Regression
Model Types
Simple Linear Regression
- Predict dependent variable based on a single independent variable
- Works well on linear pattern
- Joining data points result in a single line
- Does not require Feature Scaling
Sample Code
from sklearn.linear_model import LinearRegression
lr = LinearRegression(fit_intercept=True)
lr.fit(X_train, y_train)
intercept = lr.intercept_
coefficient = lr.coef_
y_pred = lr.predict(X_test)
Multiple Linear Regression
- Predict dependent variable based on multiple independent variables
- Works well on linear pattern
- Joining data points result in a single line
- Does not require Feature Scaling
Remember
For ML models, the categorical variables need to be transformed to dummy variables (using one hot encoding, for example).
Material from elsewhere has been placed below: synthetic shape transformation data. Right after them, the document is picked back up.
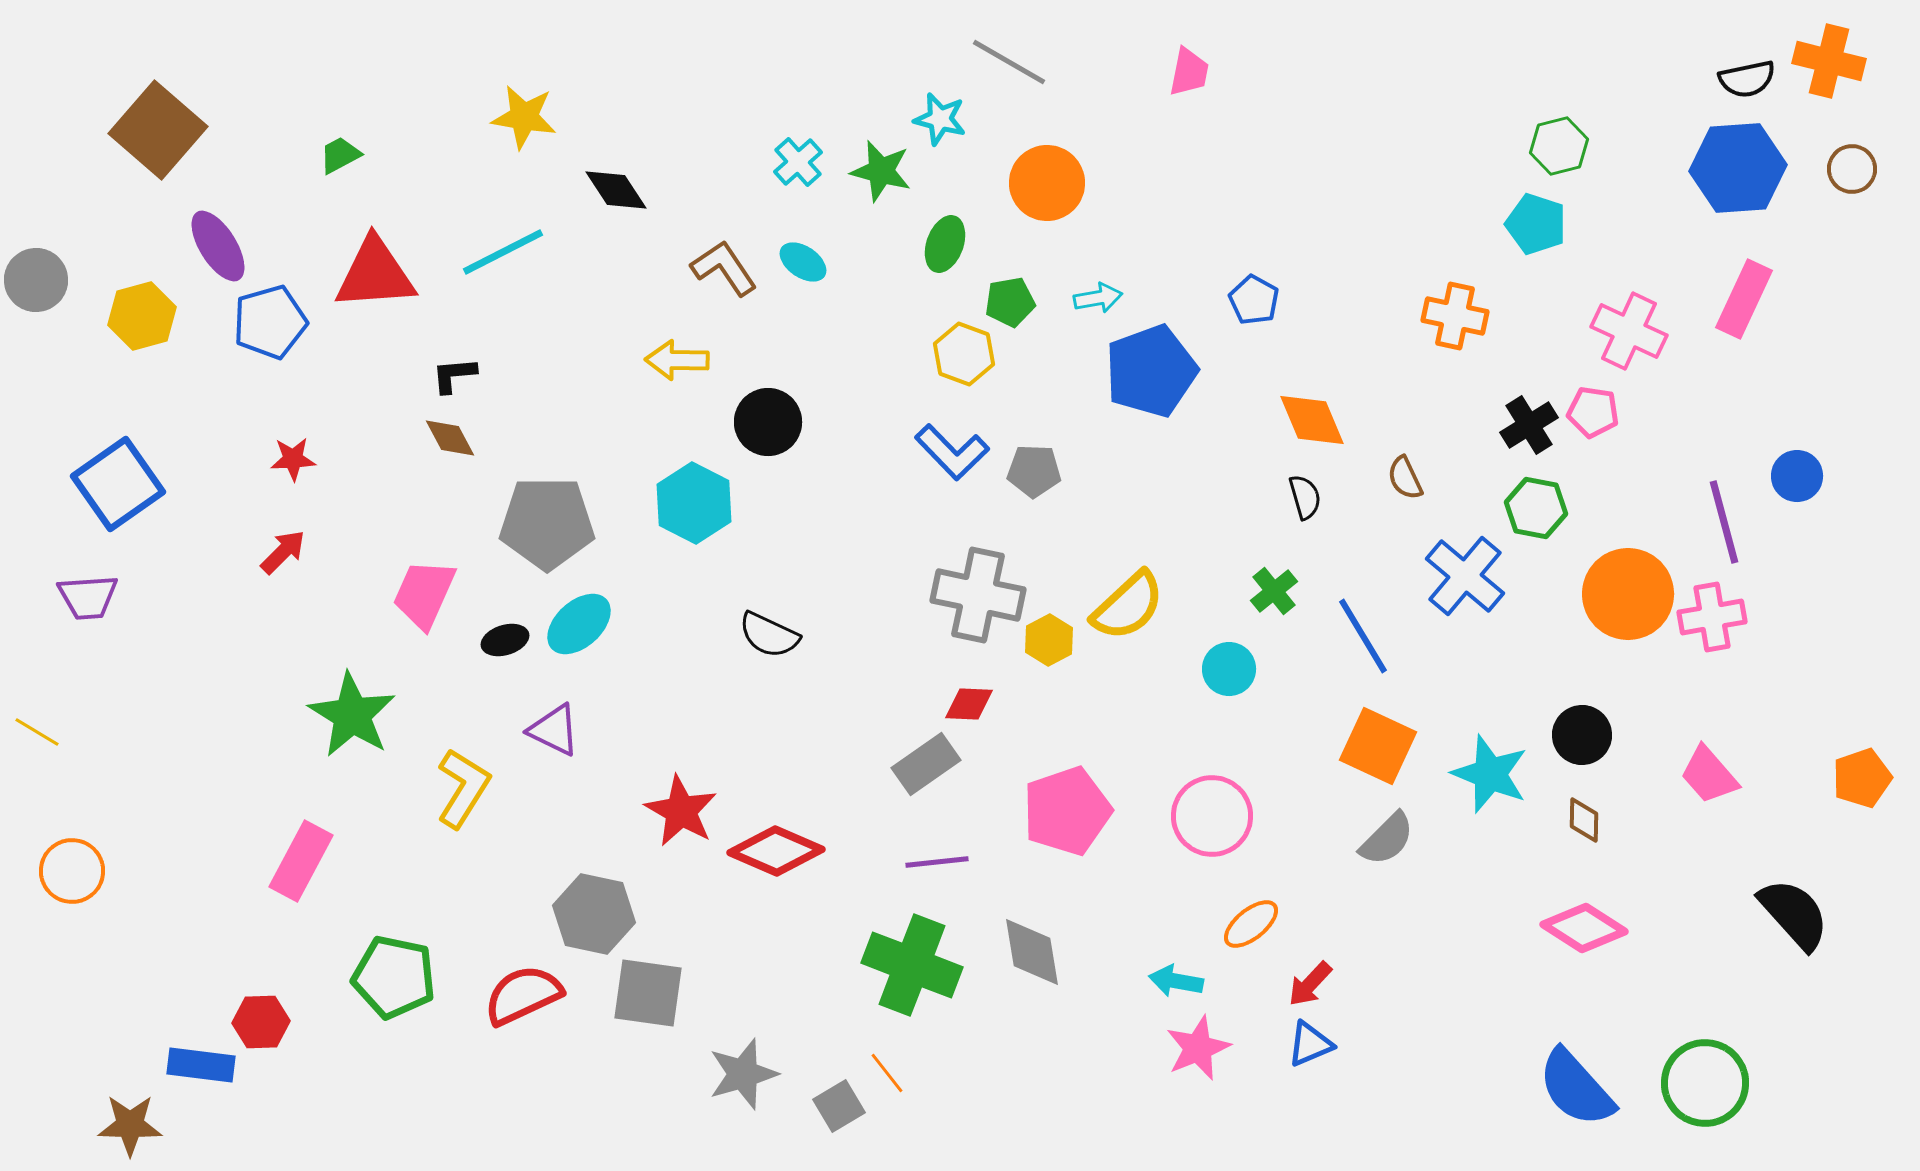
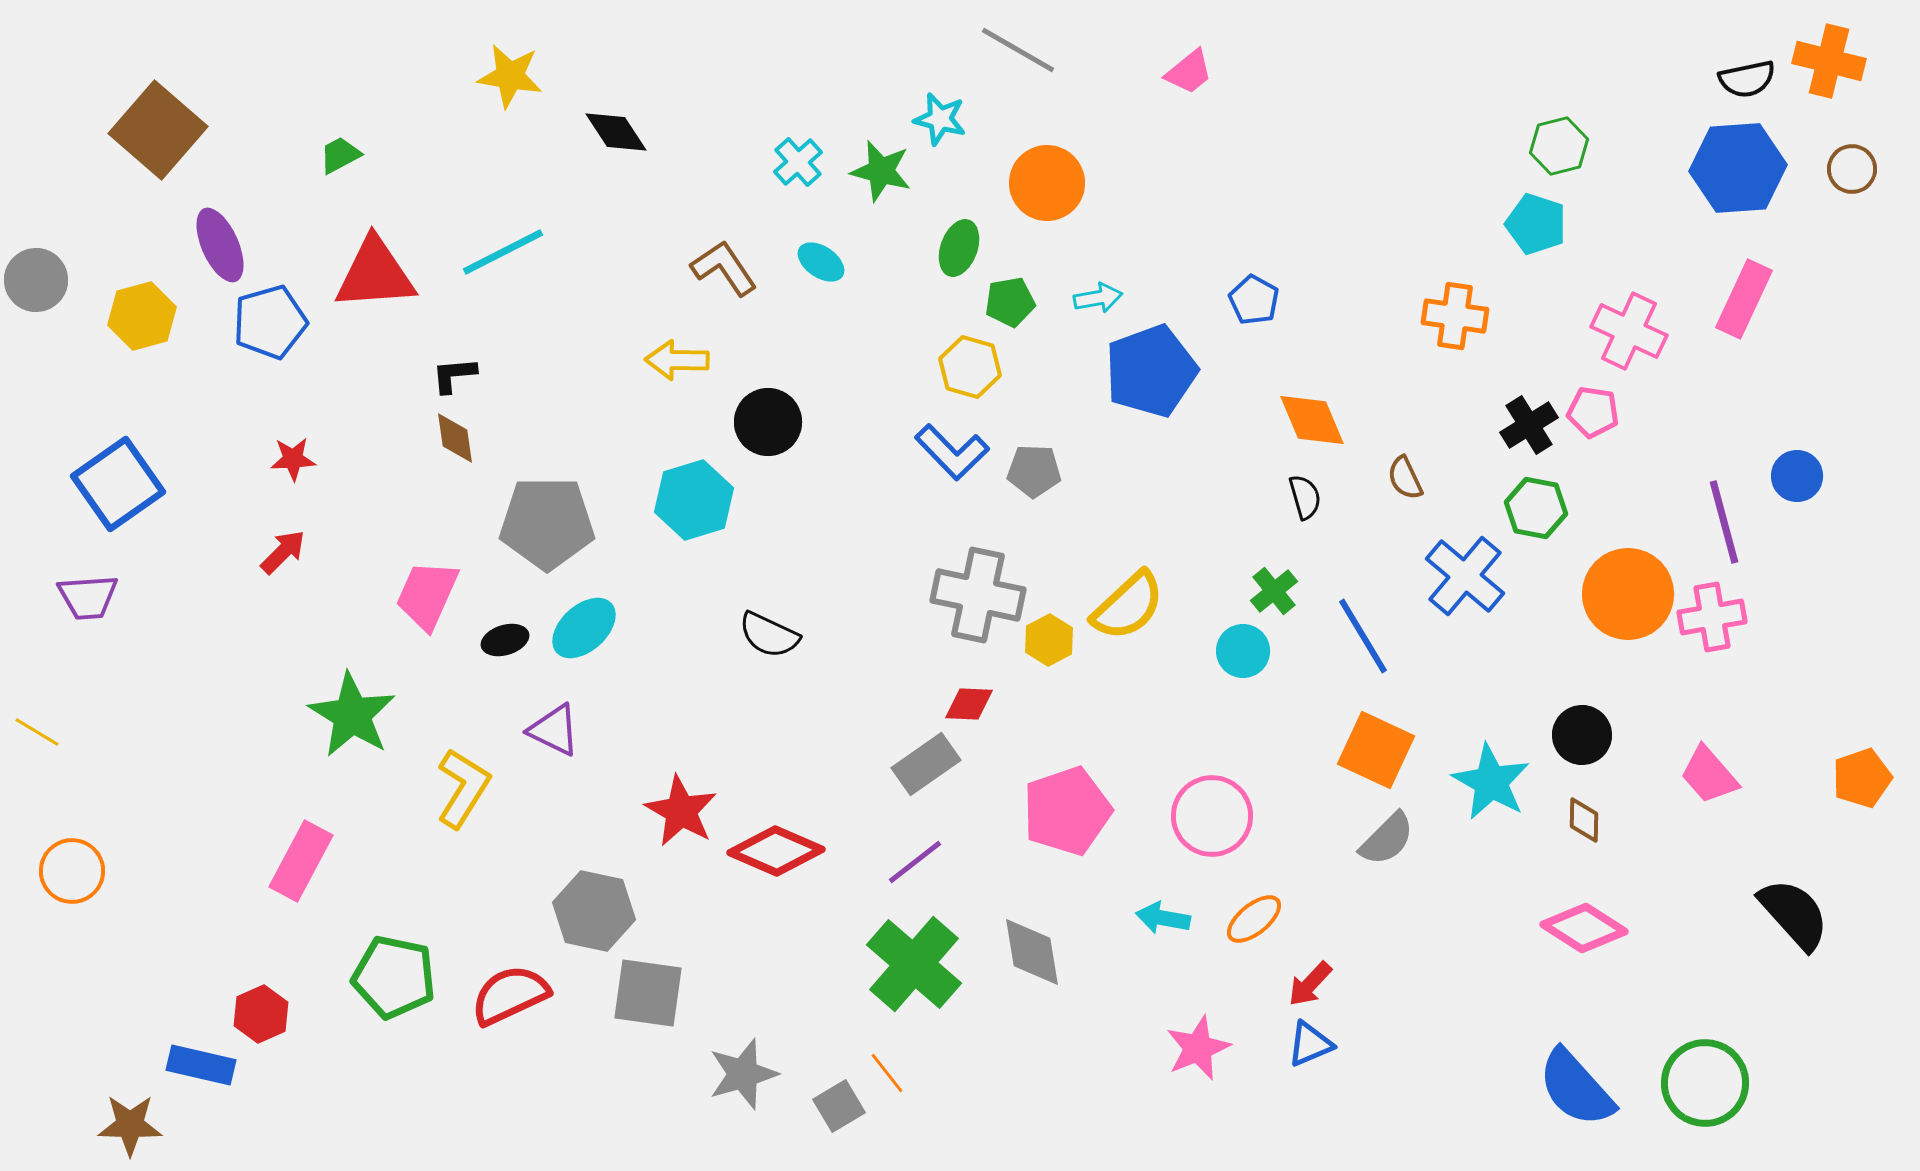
gray line at (1009, 62): moved 9 px right, 12 px up
pink trapezoid at (1189, 72): rotated 40 degrees clockwise
yellow star at (524, 117): moved 14 px left, 41 px up
black diamond at (616, 190): moved 58 px up
green ellipse at (945, 244): moved 14 px right, 4 px down
purple ellipse at (218, 246): moved 2 px right, 1 px up; rotated 8 degrees clockwise
cyan ellipse at (803, 262): moved 18 px right
orange cross at (1455, 316): rotated 4 degrees counterclockwise
yellow hexagon at (964, 354): moved 6 px right, 13 px down; rotated 4 degrees counterclockwise
brown diamond at (450, 438): moved 5 px right; rotated 20 degrees clockwise
cyan hexagon at (694, 503): moved 3 px up; rotated 16 degrees clockwise
pink trapezoid at (424, 594): moved 3 px right, 1 px down
cyan ellipse at (579, 624): moved 5 px right, 4 px down
cyan circle at (1229, 669): moved 14 px right, 18 px up
orange square at (1378, 746): moved 2 px left, 4 px down
cyan star at (1490, 774): moved 1 px right, 8 px down; rotated 8 degrees clockwise
purple line at (937, 862): moved 22 px left; rotated 32 degrees counterclockwise
gray hexagon at (594, 914): moved 3 px up
orange ellipse at (1251, 924): moved 3 px right, 5 px up
green cross at (912, 965): moved 2 px right, 1 px up; rotated 20 degrees clockwise
cyan arrow at (1176, 981): moved 13 px left, 63 px up
red semicircle at (523, 995): moved 13 px left
red hexagon at (261, 1022): moved 8 px up; rotated 22 degrees counterclockwise
blue rectangle at (201, 1065): rotated 6 degrees clockwise
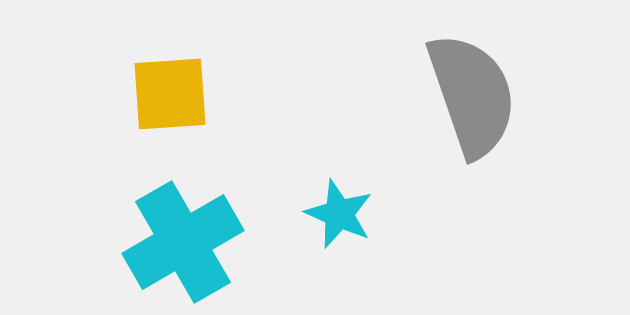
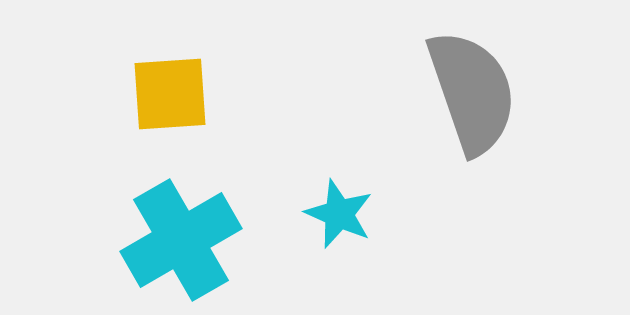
gray semicircle: moved 3 px up
cyan cross: moved 2 px left, 2 px up
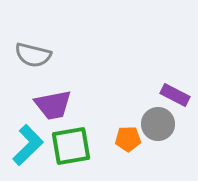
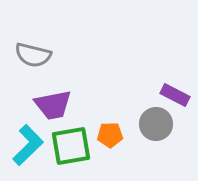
gray circle: moved 2 px left
orange pentagon: moved 18 px left, 4 px up
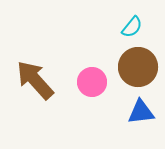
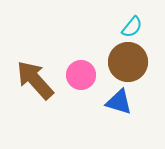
brown circle: moved 10 px left, 5 px up
pink circle: moved 11 px left, 7 px up
blue triangle: moved 22 px left, 10 px up; rotated 24 degrees clockwise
However, care should be taken not to include all the resulting dummy variables for multiple regression models, as it will result in multicollinearity. This is also referred to as the Dummy Variable Trap.
In order to avoid this, we should always omit one dummy variable corresponding to each categorical variable.
In the python code, the scikit learn Multiple Regression class automatically takes care of this, so we don't have to omit the dummy variables explicitly
Tip
In Multiple Linear Regression, there is no need to apply Feature Scaling.
The coefficients for the independent variables will put everything on the same scale.
Backward Elimination using Statsmodel
Sample Code
import statsmodels.api as sm
# Here X is the array after one hot encoding the independent variable
X = X[:, 1:] # Avoiding the Dummy Variable Trap
# Statsmodel does not take into account the constant (intercept).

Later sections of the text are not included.